Real Data: Parallel Fitting
Author: Spark Tseung
Last Modified: Sept 15, 2020
Introduction
In this document, we focus on parallelly fitting LRMoE models.
Running LRMoEFit
in Parallel
Fitting LRMoE to a large dataset may be quite computationally intensive. For example, it takes around 5 hours to fit a 4-component LRMoE on the French auto insurance dataset.

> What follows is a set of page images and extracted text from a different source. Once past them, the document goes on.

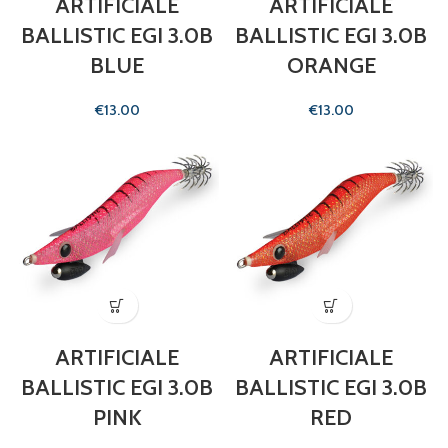
ARTIFICIALE
ARTIFICIALE
BALLISTIC EGI 3.0B
BALLISTIC EGI 3.0B
BLUE
ORANGE
€
€
ARTIFICIALE
ARTIFICIALE
BALLISTIC EGI 3.0B
BALLISTIC EGI 3.0B
PINK
RED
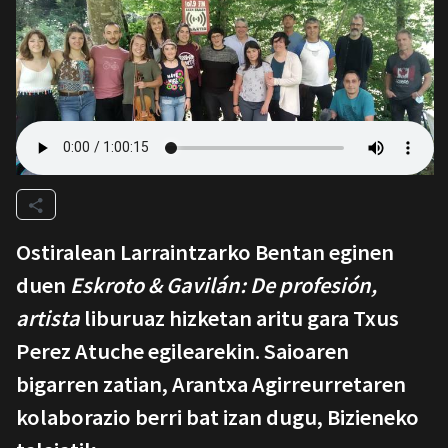
Ostiralean Larraintzarko Bentan eginen
duen
Eskroto & Gavilán: De profesión,
artista
liburuaz hizketan aritu gara Txus
Perez Atuche egilearekin. Saioaren
bigarren zatian, Arantxa Agirreurretaren
kolaborazio berri bat izan dugu, Bizieneko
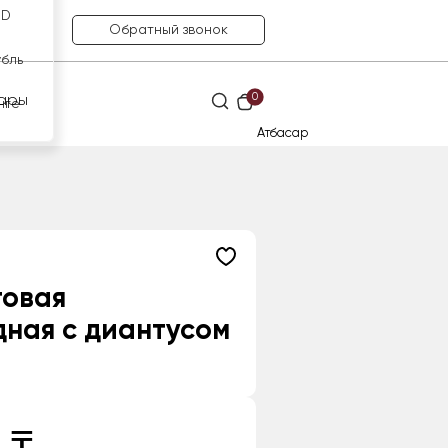
SD
Обратный звонок
убль
0
ары
нге
Атбасар
товая
ная с диантусом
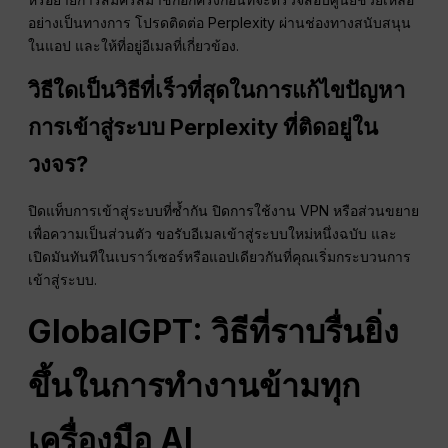
อย่างเป็นทางการ โปรดติดต่อ Perplexity ผ่านช่องทางสนับสนุน
ในแอป และให้ที่อยู่อีเมลที่เกี่ยวข้อง.
วิธีใดเป็นวิธีที่เร็วที่สุดในการแก้ไขปัญหา
การเข้าสู่ระบบ Perplexity ที่ติดอยู่ใน
วงจร?
ปิดแท็บการเข้าสู่ระบบที่ซ้ำกัน ปิดการใช้งาน VPN หรือส่วนขยาย
เพื่อความเป็นส่วนตัว ขอรับอีเมลเข้าสู่ระบบใหม่หนึ่งฉบับ และ
เปิดมันทันทีในเบราว์เซอร์หรือแอปเดียวกันที่คุณเริ่มกระบวนการ
เข้าสู่ระบบ.
GlobalGPT: วิธีที่ราบรื่นยิ่ง
ขึ้นในการทำงานข้ามทุก
เครื่องมือ AI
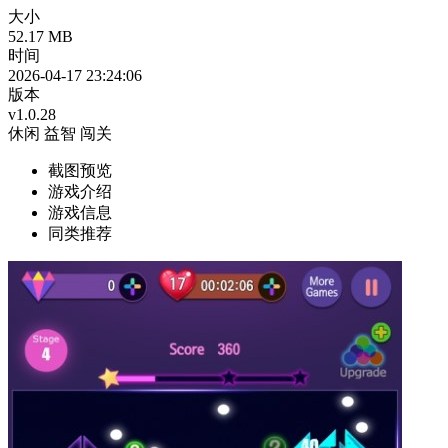
大小
52.17 MB
时间
2026-04-17 23:24:06
版本
v1.0.28
休闲
益智
闯关
截图预览
游戏介绍
游戏信息
同类推荐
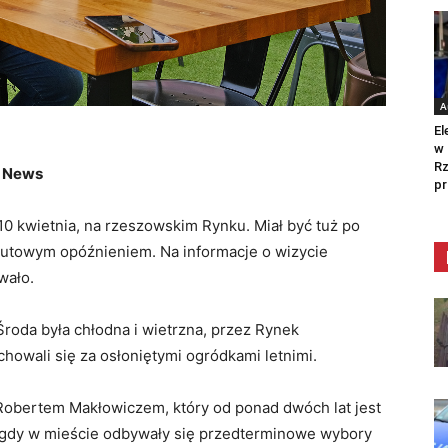
A
El
w 
Rz
w News
pr
 10 kwietnia, na rzeszowskim Rynku. Miał być tuż po
inutowym opóźnieniem. Na informacje o wizycie
wało.
Środa była chłodna i wietrzna, przez Rynek
 chowali się za osłoniętymi ogródkami letnimi.
 Robertem Makłowiczem, który od ponad dwóch lat jest
, gdy w mieście odbywały się przedterminowe wybory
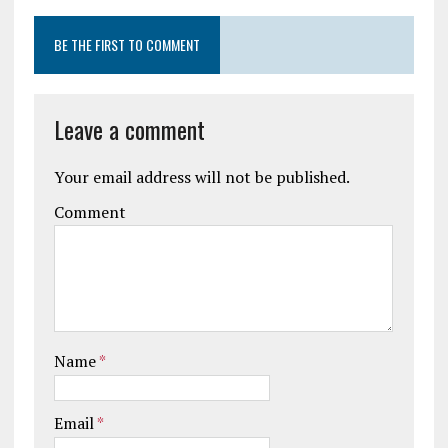
BE THE FIRST TO COMMENT
Leave a comment
Your email address will not be published.
Comment
Name
*
Email
*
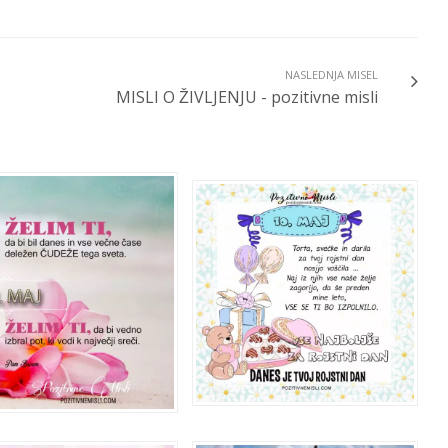
NASLEDNJA MISEL
MISLI O ŽIVLJENJU - pozitivne misli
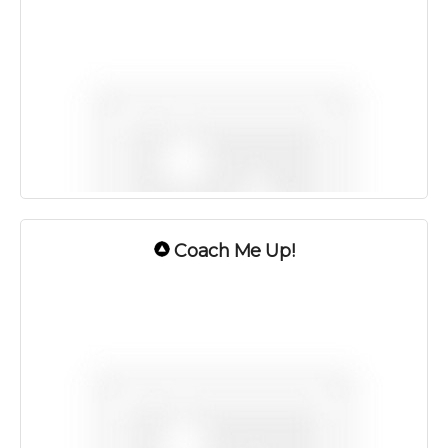
Coach Me Up!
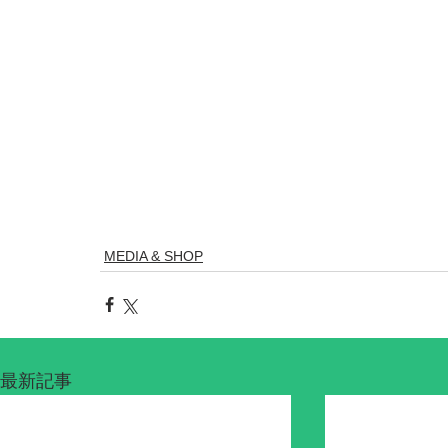
MEDIA & SHOP
最新記事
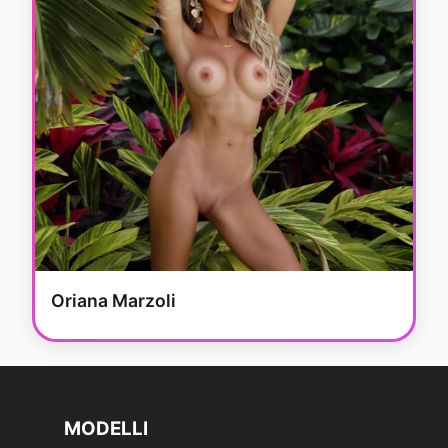
Oriana Marzoli
MODELLI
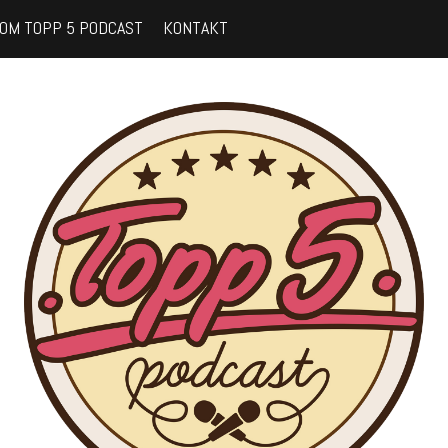
OM TOPP 5 PODCAST
KONTAKT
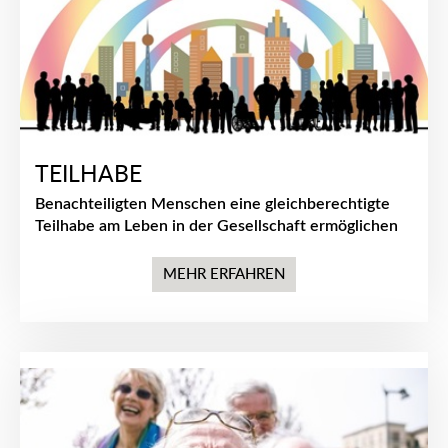
TEILHABE
Benachteiligten Menschen eine gleichberechtigte
Teilhabe am Leben in der Gesellschaft ermöglichen
MEHR ERFAHREN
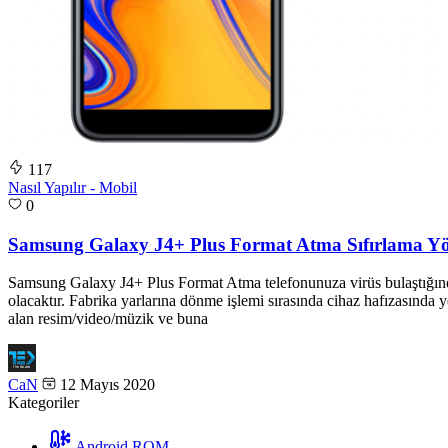
117
Nasıl Yapılır - Mobil
0
Samsung Galaxy J4+ Plus Format Atma Sıfırlama Y
Samsung Galaxy J4+ Plus Format Atma telefonunuza virüs bulaştığında, 
olacaktır. Fabrika yarlarına dönme işlemi sırasında cihaz hafızasında y
alan resim/video/müzik ve buna
CaN
12 Mayıs 2020
Kategoriler
Android ROM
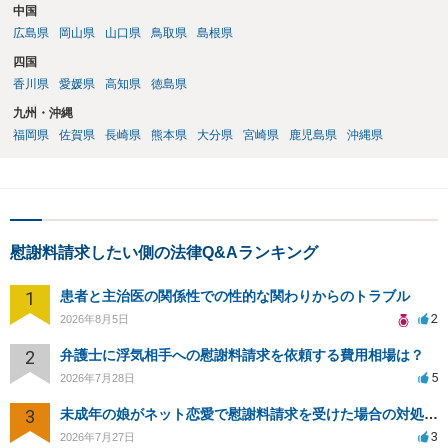
中国
広島県
岡山県
山口県
鳥取県
島根県
四国
香川県
愛媛県
高知県
徳島県
九州・沖縄
福岡県
佐賀県
長崎県
熊本県
大分県
宮崎県
鹿児島県
沖縄県
慰謝料請求したい側の法律Q&Aランキング
1
患者と主治医の関係性での性的な関わりからのトラブル
2
2026年8月5日
2
弁護士に浮気相手への慰謝料請求を依頼する費用相場は？
5
2026年7月28日
3
未成年の娘がネット恋愛で慰謝料請求を受けた場合の対処法は？
3
2026年7月27日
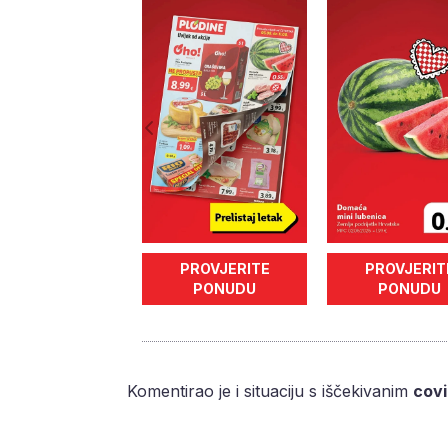
PROVJERITE
PROVJERIT
PONUDU
PONUDU
Komentirao je i situaciju s iščekivanim
cov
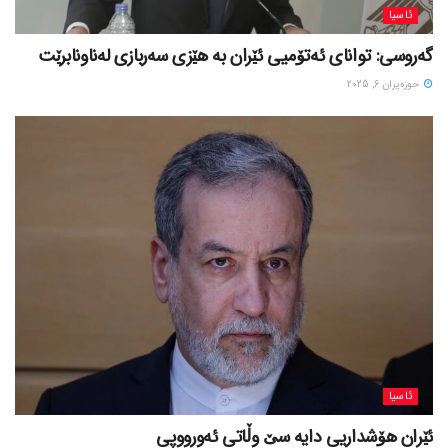
ئاسیا
گەروسی: توانای ئەتۆمیی ئێران بە هێزی سەربازی لەناونابرێت
حوزه‌یران 6, 2025
ئاسیا
ئێران هۆشداریی دایە سێ وڵاتی ئەورووپی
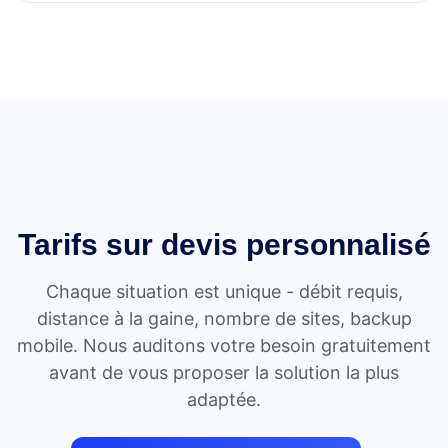
Tarifs sur devis personnalisé
Chaque situation est unique - débit requis,
distance à la gaine, nombre de sites, backup
mobile. Nous auditons votre besoin gratuitement
avant de vous proposer la solution la plus
adaptée.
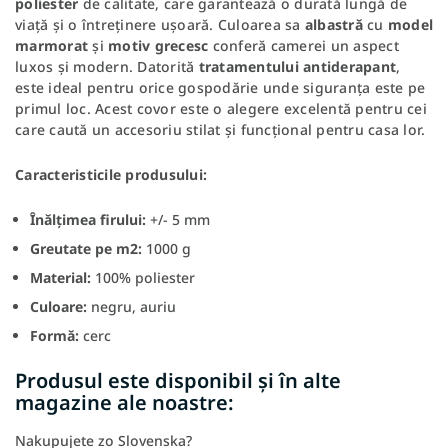
poliester
de calitate, care garantează o durată lungă de
viață și o întreținere ușoară. Culoarea sa
albastră
cu
model
marmorat
și
motiv grecesc
conferă camerei un aspect
luxos și modern. Datorită
tratamentului antiderapant
,
este ideal pentru orice gospodărie unde siguranța este pe
primul loc. Acest covor este o alegere excelentă pentru cei
care caută un accesoriu stilat și funcțional pentru casa lor.
Caracteristicile produsului:
Înălțimea firului:
+/- 5 mm
Greutate pe m2:
1000 g
Material:
100% poliester
Culoare:
negru, auriu
Formă:
cerc
Produsul este disponibil și în alte
magazine ale noastre:
Nakupujete zo Slovenska?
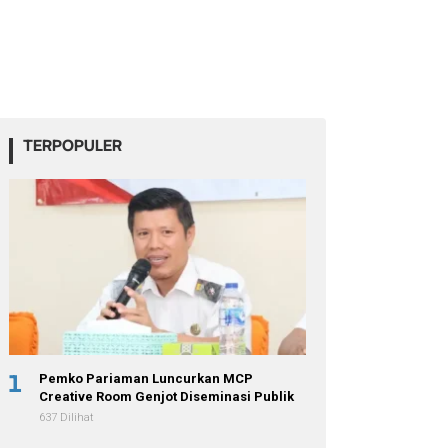
TERPOPULER
1
Pemko Pariaman Luncurkan MCP
Creative Room Genjot Diseminasi Publik
637 Dilihat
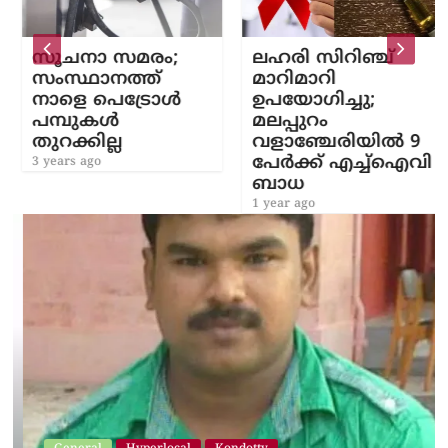
സൂചനാ സമരം;
ലഹരി സിറിഞ്ച്
സംസ്ഥാനത്ത്
മാറിമാറി
നാളെ പെട്രോൾ
ഉപയോഗിച്ചു;
പമ്പുകൾ
മലപ്പുറം
തുറക്കില്ല
വളാഞ്ചേരിയിൽ 9
പേർക്ക് എച്ച്ഐവി
3 years ago
ബാധ
1 year ago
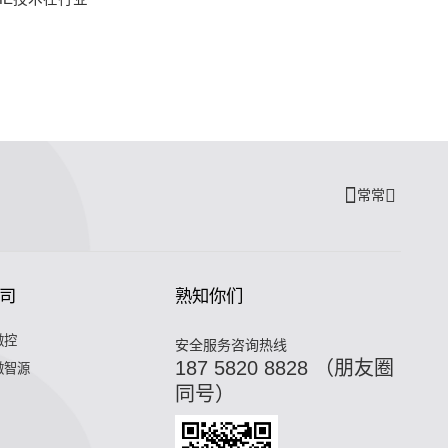
常常
司
熟知你们
微控
安全服务咨询热线
187 5820 8828 （朋友圈
微智源
同号）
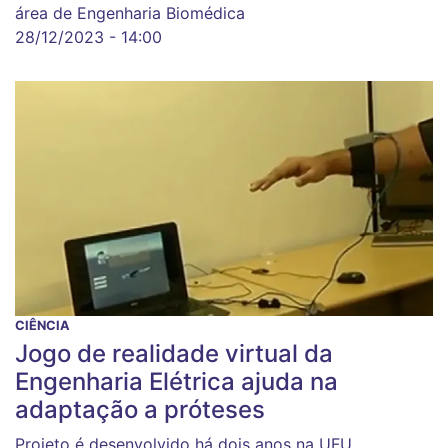
área de Engenharia Biomédica
28/12/2023 - 14:00
CIÊNCIA
Jogo de realidade virtual da
Engenharia Elétrica ajuda na
adaptação a próteses
Projeto é desenvolvido há dois anos na UFU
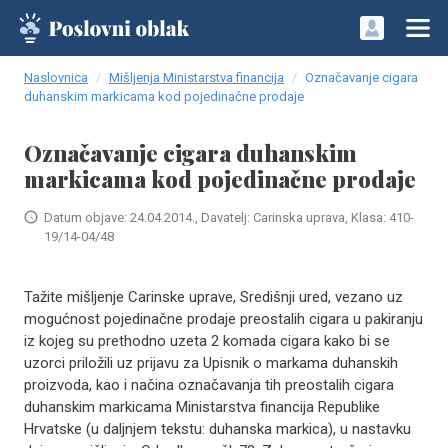
Naslovnica
Mišljenja Ministarstva financija
Označavanje cigara
duhanskim markicama kod pojedinačne prodaje
Označavanje cigara duhanskim
markicama kod pojedinačne prodaje
Datum objave: 24.04.2014., Davatelj: Carinska uprava, Klasa: 410-
19/14-04/48
Tažite mišljenje Carinske uprave, Središnji ured, vezano uz
mogućnost pojedinačne prodaje preostalih cigara u pakiranju
iz kojeg su prethodno uzeta 2 komada cigara kako bi se
uzorci priložili uz prijavu za Upisnik o markama duhanskih
proizvoda, kao i načina označavanja tih preostalih cigara
duhanskim markicama Ministarstva financija Republike
Hrvatske (u daljnjem tekstu: duhanska markica), u nastavku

In such case, parallel computing with the R package doParallel
can
help significantly shorten the total runtime. The following shows how to
structure a code file for running LRMoE in parallel. Note that X
and
Y
are matrix data files saved in
here.
The lists model.list
and function do_fitting
will be discussed in
separate sections.
library(doParallel)
library(LRMoE)
# Load data
load("X.Rda")
load("Y.Rda")
load("model_list.Rda")
# Specify how many models to fit in parallel
ncore = 5 # Depends on computation resource
n.run = length(model.list)
# Make computing clusters: standard procedure
cl = makePSOCKcluster(ncore)
registerDoParallel(cl)
# Call fitting functions in parallel
ecm.table = foreach(b=1:n.run) %dopar% {do_fitting(Y, X, b, model.list[[b]])}
# Stop computing clusters: standard procedure
stopCluster(cl)
Generating model.list
The model.list
contains a list of models to run, where each model is
structured as a list of model specification and parameter
initialization. For example, the following shows the LRMoE model with
three zero-inflated lognormal component distributions, where the
initialization values are returned by the CMMInit
function.
model.list = NULL
# Initialize model "lll" and append it to the "model.list" to run
n.comp = 3
dim.m = 1
n.covar = 30
model.name = "lll"
comp.dist = matrix( c("ZI-lnorm", "ZI-lnorm", "ZI-lnorm"),
nrow = dim.m, byrow = TRUE)
alpha.init = matrix(0, nrow = n.comp, ncol = n.covar)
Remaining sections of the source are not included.